Political Potpourri: Senate Candidate Akin Uses Obama Criticism To Fund Campaign; McCaskill Has New Ad
Pending student loan legislation is a source of controversy in the race to represent Missouri in the U.S. Senate.
Rep. Todd Akin (R-Wildwood) got some press in late April after President Barack Obama alluded to the U.S. Senate hopeful’s comments about government-backed student loans.
At a debate in Columbia, Akin said the following about pending student loan legislation: "America has got the equivalent of the stage three cancer of socialism because the federal government is tampering in all kinds of stuff it has no business tampering in. So first, to answer your question precisely, what the democrats did to get rid of the private student loans and take it all over by the government was wrong, it was a lousy bill, that's why I voted 'no.'"
Soon after Akin made that statement, Obama told a crowd at the University of Iowa that “you’ve got one member of Congress who compared these student loans, I'm not kidding here, to a 'stage-three cancer of socialism.'”
“Stage three cancer? Come on,” Obama said. “Just when you think you've heard it all in Washington, somebody comes up with a new way to go off the deep end."
Akin claimed that Obama had misquoted his remarks, noting that the "cancer infecting our society today is not student loans themselves, but the massive expansion of federal government into every sector of private business.” This week, Akin highlighted the flap in an e-mail asking for donations to his U.S. Senate campaign.
“It wasn't just the White House correspondents’ dinner that had Obama laughing last week; he also seemed to enjoy misquoting and mocking my conservative stand,” Akin wrote in the e-mail. “Obama singled out my comment in a recent stump speech at the University of Iowa. He is shocked that someone would stand against the federal government being involved in everything.”
Akin, of course, is locked in a Republican primary against former state Treasurer Sarah Steelman and Frontenac businessman John Brunner. The winner of that August primary will likely face Sen.

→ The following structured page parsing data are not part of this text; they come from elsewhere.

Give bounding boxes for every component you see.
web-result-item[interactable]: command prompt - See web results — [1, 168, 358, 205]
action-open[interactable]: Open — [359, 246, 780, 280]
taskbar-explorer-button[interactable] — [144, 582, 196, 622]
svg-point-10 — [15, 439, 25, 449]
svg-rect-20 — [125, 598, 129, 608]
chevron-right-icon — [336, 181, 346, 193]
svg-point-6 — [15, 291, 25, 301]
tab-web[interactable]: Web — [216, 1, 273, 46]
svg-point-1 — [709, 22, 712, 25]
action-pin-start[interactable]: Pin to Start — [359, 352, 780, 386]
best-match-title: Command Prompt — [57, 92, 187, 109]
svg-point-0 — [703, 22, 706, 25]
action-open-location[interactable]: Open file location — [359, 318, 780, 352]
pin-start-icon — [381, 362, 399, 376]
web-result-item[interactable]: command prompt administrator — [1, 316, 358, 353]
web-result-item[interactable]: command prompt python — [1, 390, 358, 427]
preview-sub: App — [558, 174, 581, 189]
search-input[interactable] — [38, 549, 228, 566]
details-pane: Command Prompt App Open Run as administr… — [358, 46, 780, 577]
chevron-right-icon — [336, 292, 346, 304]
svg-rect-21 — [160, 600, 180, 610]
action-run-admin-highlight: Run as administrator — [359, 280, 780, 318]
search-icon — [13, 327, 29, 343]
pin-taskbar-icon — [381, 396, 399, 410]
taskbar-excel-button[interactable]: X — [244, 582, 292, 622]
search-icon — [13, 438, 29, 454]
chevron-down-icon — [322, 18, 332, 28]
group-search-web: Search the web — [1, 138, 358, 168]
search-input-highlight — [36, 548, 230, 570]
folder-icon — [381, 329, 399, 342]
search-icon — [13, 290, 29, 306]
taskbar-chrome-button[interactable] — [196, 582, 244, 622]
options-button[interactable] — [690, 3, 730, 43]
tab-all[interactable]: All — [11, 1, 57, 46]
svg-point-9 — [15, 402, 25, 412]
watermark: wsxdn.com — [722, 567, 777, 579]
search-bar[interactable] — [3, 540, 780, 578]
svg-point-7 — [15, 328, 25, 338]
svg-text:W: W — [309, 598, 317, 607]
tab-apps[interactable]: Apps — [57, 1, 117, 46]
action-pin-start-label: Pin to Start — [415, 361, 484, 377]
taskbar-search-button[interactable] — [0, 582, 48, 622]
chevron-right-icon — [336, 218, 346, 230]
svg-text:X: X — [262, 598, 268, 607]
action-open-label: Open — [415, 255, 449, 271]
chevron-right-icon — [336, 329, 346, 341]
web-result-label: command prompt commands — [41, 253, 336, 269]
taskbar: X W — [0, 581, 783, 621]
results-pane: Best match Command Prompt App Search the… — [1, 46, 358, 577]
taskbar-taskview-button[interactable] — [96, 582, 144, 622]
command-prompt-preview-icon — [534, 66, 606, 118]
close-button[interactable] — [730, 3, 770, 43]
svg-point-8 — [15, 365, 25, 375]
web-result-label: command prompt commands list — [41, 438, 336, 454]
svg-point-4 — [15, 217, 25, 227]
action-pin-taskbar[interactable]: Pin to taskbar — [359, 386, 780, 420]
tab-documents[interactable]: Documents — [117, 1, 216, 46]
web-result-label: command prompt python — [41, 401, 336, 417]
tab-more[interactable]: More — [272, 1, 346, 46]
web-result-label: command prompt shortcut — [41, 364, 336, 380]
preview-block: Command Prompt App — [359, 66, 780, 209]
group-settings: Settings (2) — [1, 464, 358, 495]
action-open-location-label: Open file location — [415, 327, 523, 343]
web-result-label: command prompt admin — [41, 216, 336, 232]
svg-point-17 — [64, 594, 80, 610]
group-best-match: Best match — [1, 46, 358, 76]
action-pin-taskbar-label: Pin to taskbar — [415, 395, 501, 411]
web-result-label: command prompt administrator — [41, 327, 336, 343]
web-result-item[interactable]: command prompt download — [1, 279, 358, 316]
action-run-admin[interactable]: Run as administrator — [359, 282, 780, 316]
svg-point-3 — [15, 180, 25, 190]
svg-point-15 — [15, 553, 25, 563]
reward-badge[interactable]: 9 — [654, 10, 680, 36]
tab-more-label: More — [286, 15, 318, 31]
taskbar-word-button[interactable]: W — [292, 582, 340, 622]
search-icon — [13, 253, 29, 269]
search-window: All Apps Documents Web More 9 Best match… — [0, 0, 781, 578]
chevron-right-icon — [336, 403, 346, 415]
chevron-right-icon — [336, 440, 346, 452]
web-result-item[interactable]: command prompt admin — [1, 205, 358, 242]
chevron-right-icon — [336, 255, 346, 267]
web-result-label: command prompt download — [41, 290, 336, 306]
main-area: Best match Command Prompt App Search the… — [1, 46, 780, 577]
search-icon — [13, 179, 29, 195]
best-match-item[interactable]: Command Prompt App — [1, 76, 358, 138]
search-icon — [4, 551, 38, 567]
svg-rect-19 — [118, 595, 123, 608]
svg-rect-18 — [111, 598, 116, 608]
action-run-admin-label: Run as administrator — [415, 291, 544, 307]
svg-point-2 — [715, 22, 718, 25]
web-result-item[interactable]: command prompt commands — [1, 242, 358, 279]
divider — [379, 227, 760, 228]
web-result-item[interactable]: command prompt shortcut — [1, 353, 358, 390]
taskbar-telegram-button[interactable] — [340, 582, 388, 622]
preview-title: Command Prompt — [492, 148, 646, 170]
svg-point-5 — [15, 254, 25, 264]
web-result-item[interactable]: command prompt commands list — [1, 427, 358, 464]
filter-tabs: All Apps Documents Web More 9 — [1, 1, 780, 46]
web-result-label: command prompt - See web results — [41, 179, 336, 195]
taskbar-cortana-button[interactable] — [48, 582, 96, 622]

Claire McCaskill (D-MO) in November.
McCaskill on the air
Speaking of McCaskill, her campaign released a new advertisement Wednesday attacking recent television ads from conservative-leaning third party organizations. Entitled “Back Again,” the spot argues that the groups attacking her are protective of “Washington special interests.”
"What Missourians need to know is that these Washington special interests aren't just trying to silence Claire, they're spending millions to distort Claire's record because they know the other candidates in this race would be a rubber stamp for their special interest agenda,” said Adrianne Marsh, McCaskill’s campaign manager, in a statement. “Whether it's protecting tax breaks for Big Oil, ending Medicare as we know it or privatizing student loans, Claire's never been afraid to step on big toes in Washington and she'll never stop fighting for Missouri's middle class families."
While MCaskill has built up a substantial financial reserve in her bid for re-election, the aforementioned third party groups have been constantly attacking McCaskill through the airwaves. McCaskill’s response to these ads was recently the subject of a New York Times editorial.
The piece noted that while ““super PACs” and secretive independent groups will be spending hundreds of millions on the presidential race, it is at the Congressional level where big money can have the most impact.”